Barnett pareció picado por la pregunta, pero respondió:

– Oh, está bien, los domingos los tiene libres.

– Y en lo que respecta a ir a la ciudad de inmediato, preferiría echar un vistazo al cobertizo, primero, señor, si no tiene inconveniente.

– En ese caso, avise a Steffens cuándo le va a necesitar.

– Lo haré. ¿Y el pasaje de tren, señor?

La boca de Barnett se contrajo, y enrojeció. El labio superior tembló bajo el enorme bigote caído.

– Usted seguirá presionando hasta provocarme deseos de echarlo de la casa, ¿no es cierto, Harken? Bueno, le advierto, muchacho de la cocina… -Lo señaló con un dedo apretado alrededor del cigarro. No se pase de los límites conmigo si no quiere que suceda eso-. Sacó una moneda del bolsillo del chaleco, y la arrojó sobre el escritorio. Ahí está el pasaje de tren, y ahora, váyase.

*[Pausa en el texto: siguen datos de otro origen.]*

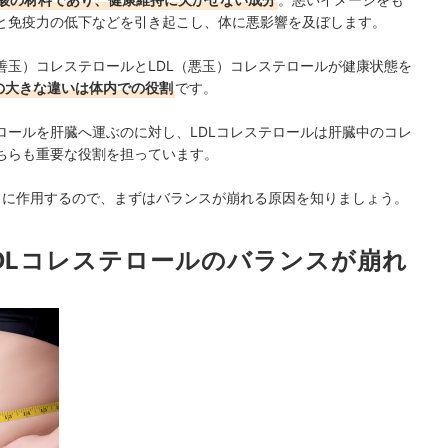
と免疫力の低下などを引き起こし、体に悪影響を及ぼします。
善玉）コレステロールとLDL（悪玉）コレステロールが健康状態を
の大きな違いは体内での役割
です。
ロールを肝臓へ運ぶのに対し、LDLコレステロールは肝臓中のコレ
ちらも重要な役割を担っています。
スに作用するので、まずはバランスが崩れる原因を知りましょう。
LDLコレステロールのバランスが崩れ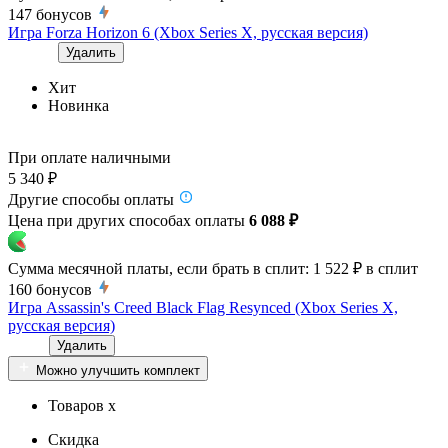
147
бонусов
Игра Forza Horizon 6 (Xbox Series X, русская версия)
Удалить
Хит
Новинка
При оплате наличными
5 340 ₽
Другие способы оплаты
Цена при других способах оплаты
6 088 ₽
Сумма месячной платы, если брать в сплит:
1 522 ₽
в сплит
160
бонусов
Игра Assassin's Creed Black Flag Resynced (Xbox Series X,
русская версия)
Удалить
Можно улучшить комплект
Товаров x
Скидка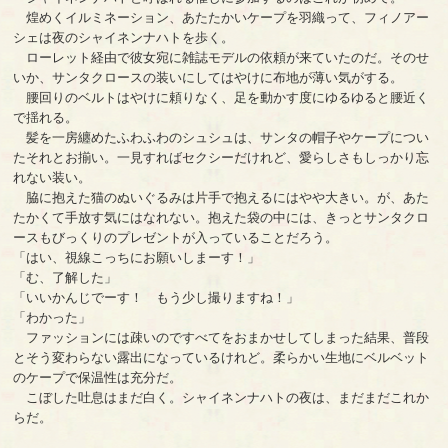
煌めくイルミネーション、あたたかいケープを羽織って、フィノアー
シェは夜のシャイネンナハトを歩く。
ローレット経由で彼女宛に雑誌モデルの依頼が来ていたのだ。そのせ
いか、サンタクロースの装いにしてはやけに布地が薄い気がする。
腰回りのベルトはやけに頼りなく、足を動かす度にゆるゆると腰近く
で揺れる。
髪を一房纏めたふわふわのシュシュは、サンタの帽子やケープについ
たそれとお揃い。一見すればセクシーだけれど、愛らしさもしっかり忘
れない装い。
脇に抱えた猫のぬいぐるみは片手で抱えるにはやや大きい。が、あた
たかくて手放す気にはなれない。抱えた袋の中には、きっとサンタクロ
ースもびっくりのプレゼントが入っていることだろう。
「はい、視線こっちにお願いしまーす！」
「む、了解した」
「いいかんじでーす！ もう少し撮りますね！」
「わかった」
ファッションには疎いのですべてをおまかせしてしまった結果、普段
とそう変わらない露出になっているけれど。柔らかい生地にベルベット
のケープで保温性は充分だ。
こぼした吐息はまだ白く。シャイネンナハトの夜は、まだまだこれか
らだ。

Harken tomó la moneda de cincuenta centavos, pensando que estaría loco si saqueara su propio bolsillo para hacer más rico a este hombre rico. Ya tenía destino para cada moneda de cincuenta que lograse ahorrar, y ese destino no incluía trabajar en una cocina hasta que fuese tan viejo como la señora Schmitt. Aún más, comprendió algo más acerca de su jefe: un hombre de su posición anhelaba la estima de sus iguales, y el personal doméstico podía difundir rumores. Que se lo conociera como un patrón que ordenaba a sus criados viajar en tren, costeándolo ellos mismos, por irónico que pareciera, haría mella en el orgullo de Gideon Barnett.

Harken se guardó la moneda en el bolsillo sin el menor recato.

– Gracias, señor -dijo, y se marchó.

En la cocina, las novedades fueron recibidas con una mezcla de entusiasmo y preocupación.